Stephen VasciannieHERE IS a general listing of the human rights guaranteed to each person under the Jamaican Constitution:
(a) The right to life
(b) Freedom from arbitrary arrest
and detention
(c) Freedom of movement
(d) Freedom from inhuman treatment
(e) Rights with respect to compulsory acquisition of
property
(f) Privacy rights for home and other property
(g) Rights to secure the protection of law (including, among other things, a fair, public trial, within reasonable time, by an independent and impartial court; the presumption of innocence; adequate time for preparation of defence; the opportunity to defend oneself or to choose legal representation; the right to confront witnesses called by the prosecution; non-retroactivity with respect to laws; and freedom from double jeopardy)
(h) Freedom of conscience (including freedom of thought and religion)
(i) Freedom of expression
(j) Freedom of assembly and association
(k) Protection from discrimination on grounds of race, place of origin, political opinions, colour or creed.
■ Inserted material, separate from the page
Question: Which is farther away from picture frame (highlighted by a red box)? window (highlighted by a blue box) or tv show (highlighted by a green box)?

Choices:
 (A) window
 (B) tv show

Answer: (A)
The Jamaican Constitution further provides that if a person alleges that any of the rights listed above have been violated, (s)he may apply to the Supreme Court for redress, and may pursue appeals from the Supreme Court to the Court of Appeal if satisfaction is not obtained.
In addition, the Constitution provides that the Supreme Court shall not proceed to hear a case concerning the foregoing rights if it is satisfied that the complainant has adequate grounds of redress under any other law. So, the human rights in the Constitution act as a kind of final defence mechanism against encroachments on individual liberty and personal dignity.
This broad listing of human rights is consistent with the approach taken by most countries that have adopted the Westminster Export Model Constitution; thus, the situation in Jamaica is broadly similar on paper to that in the rest of the Anglophone Caribbean, as well as other Commonwealth countries. One possible advantage of the commonality of human rights, as derived from Westminster, is that issues of interpretation may be approached from a broad base: so, for instance, in determining the parameters of the right to life in practice, Jamaican Courts may seek guidance from similar jurisdictions, as they may consider appropriate.
As a matter of legal tradition, the Westminster Export Model Constitutions are largely based, of course, on the rules, conventions and practices that constitute the Westminster system as developed in Britain over the centuries. Again, this provides a substantial source of legal authority as to the determination of particular details concerning human rights. And, indeed, the common law basis of many human rights rules actually raises the question whether the Jamaican Constitution provides a comprehensive list of all our human rights.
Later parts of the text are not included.